The deli owners are now able to showcase their ingredients, as the ‘Emilia’ of this osteria’s name refers to the Emilia-Romagna, a region of Italy famed for some of the country’s best-known exports. Yet the menu’s dishes extend far beyond the titular region. Even-textured tablets of polenta – the northern maize-meal ‘porridge’ – were served like bruschetta toasts, topped with flavour-packed spreads; pappardelle was delicate, nearly translucent sheets of pasta with a sauce of shredded rabbit (instead of the more usual hare) and a Ligurian-style olive sauce.

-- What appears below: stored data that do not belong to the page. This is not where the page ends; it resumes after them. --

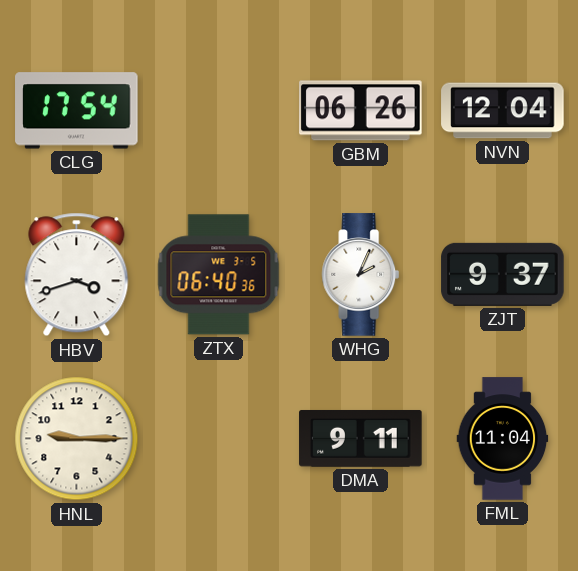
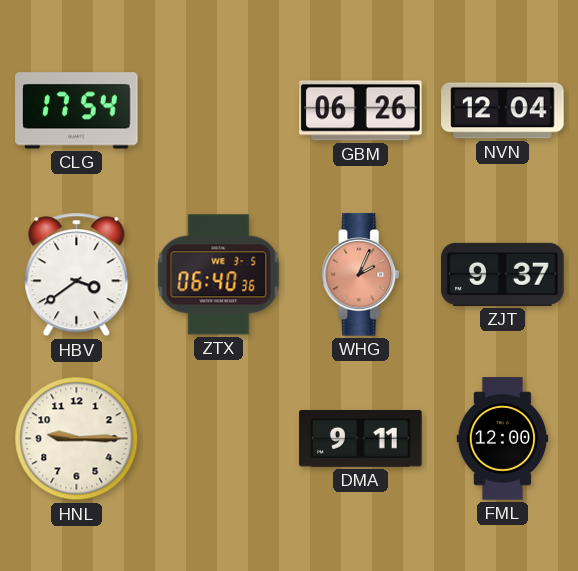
HBV: 3:42 -> 3:39
WHG dial: white -> salmon
FML: 11:04 -> 12:00
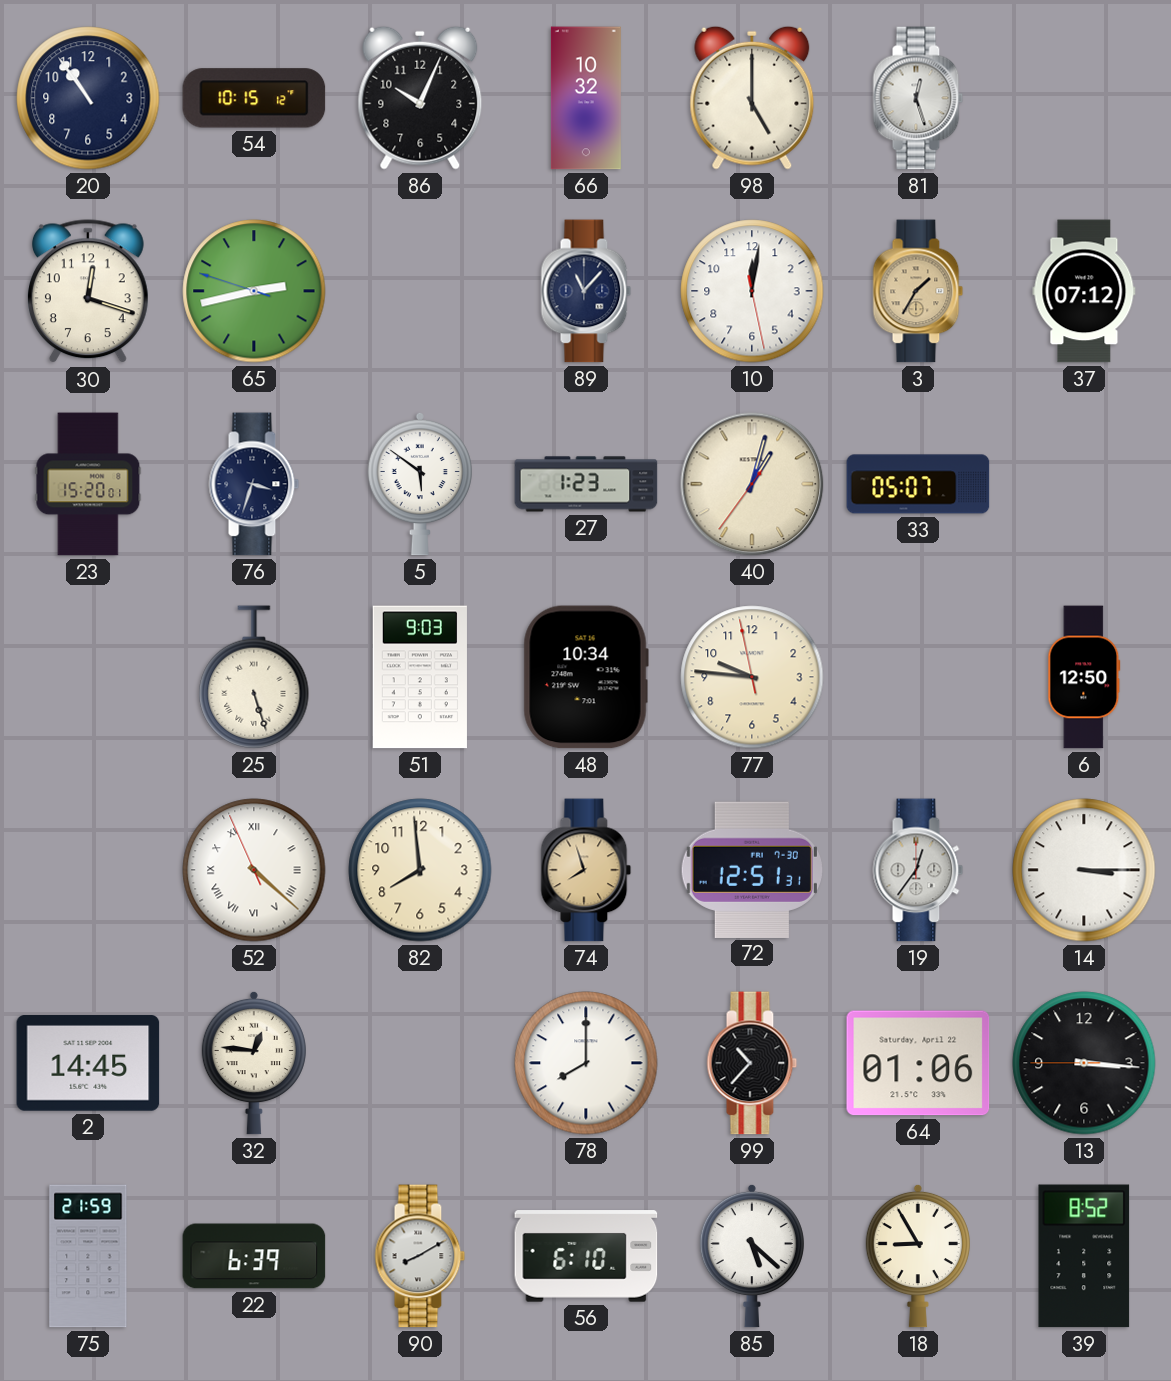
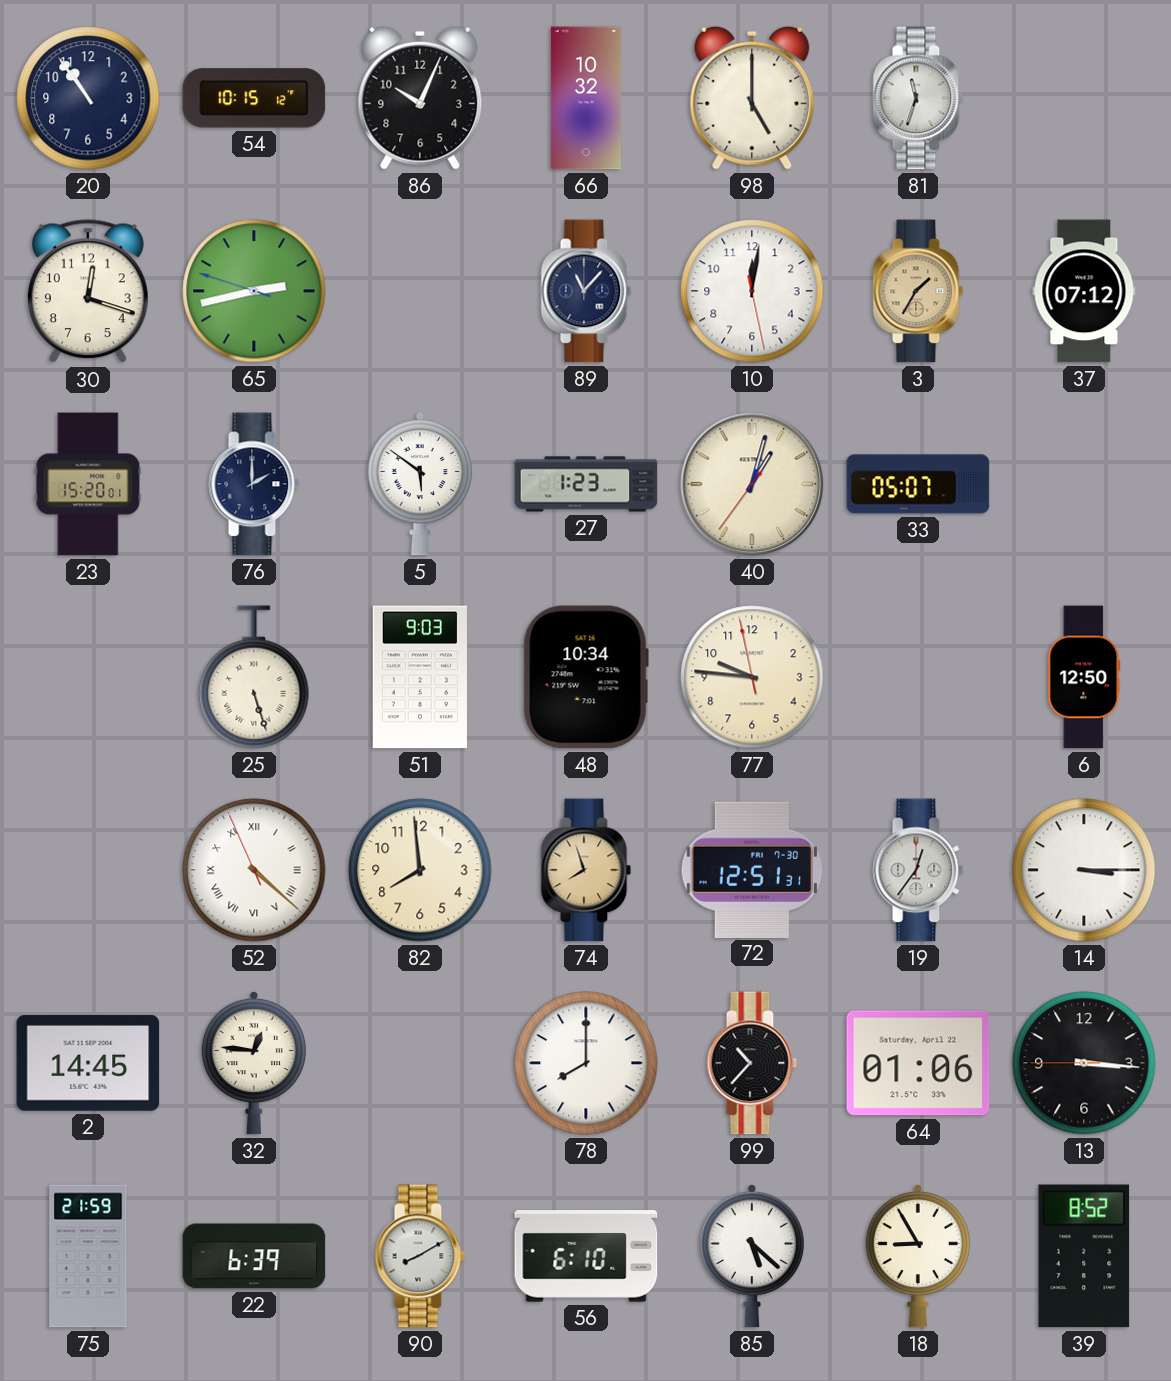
81: 12:27 -> 11:33
76: 3:33 -> 2:00
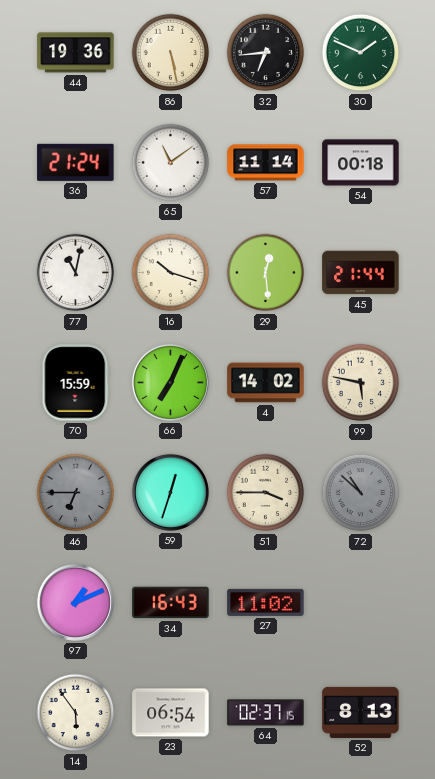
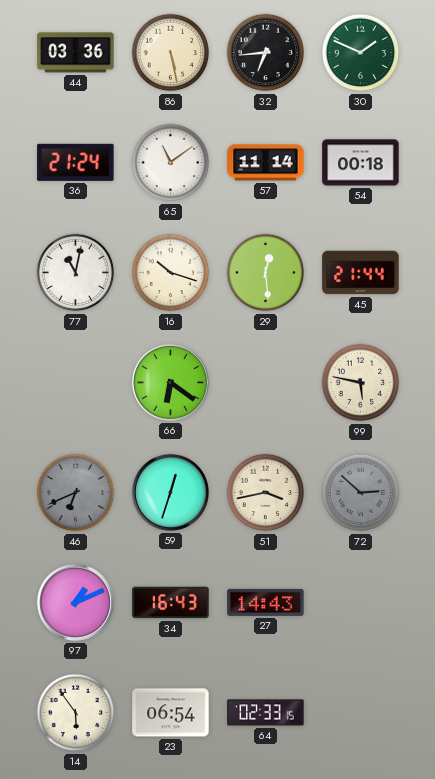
44: 19:36 -> 03:36
70: 15:59 -> none
66: 7:04 -> 6:21
4: 14:02 -> none
46: 6:45 -> 6:41
51: 3:45 -> 3:43
72: 10:52 -> 2:52
27: 11:02 -> 14:43
64: 02:37 -> 02:33
52: 8:13 -> none
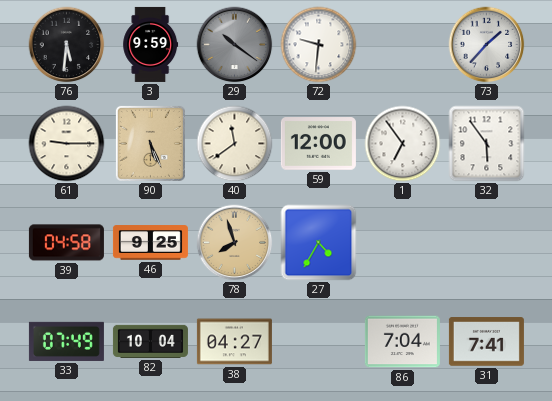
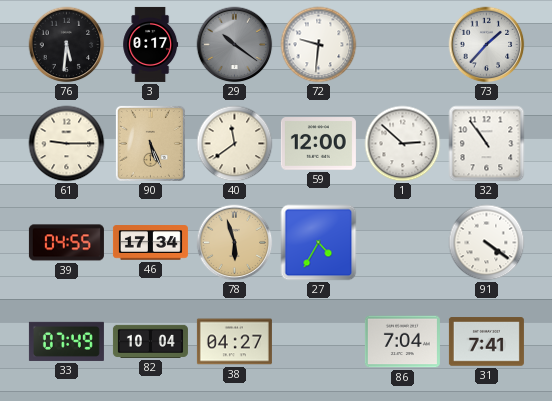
3: 9:59 -> 0:17
1: 6:54 -> 2:52
32: 5:54 -> 10:54
39: 04:58 -> 04:55
46: 9:25 -> 17:34
78: 7:57 -> 5:57
91: none -> 4:21
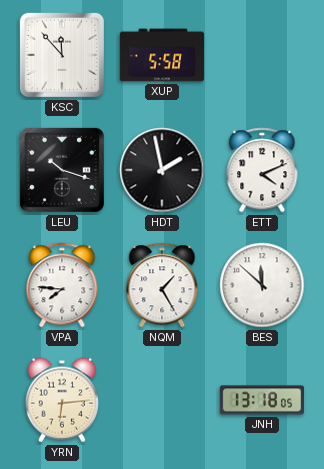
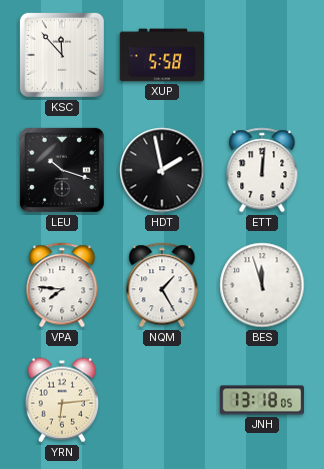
ETT: 4:11 -> 12:01
BES: 11:52 -> 11:57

Strong flavours feature on the menu, such as carp jollied up by a caper, parsley, anchovy, garlic and olive oil dressing.
The ubiquitous tiramisu and panna cotta are on the menu, but the tortelli fritti is perhaps more interesting as it’s not so common in the UK – small, ricotta-filled pastries, in this case served with a pistachio sauce.
Prices are a little on the high side for
a good-but-modest neighbourhood Italian; most main courses cost in the region of £15-£20, and other items on the menu soon add up.Oddly, the only bread offered on arrival is a few dreary slices of ciabatta, whereas every other Italian in town seems to have discovered the pleasures of pane carasau, focaccia and grissini.
Even on Tuesday night this place was booked out with well-wishers on their best behaviour, showing that there’s a need for a good, honest neighbourhood Italian at the top end of Fleet Road.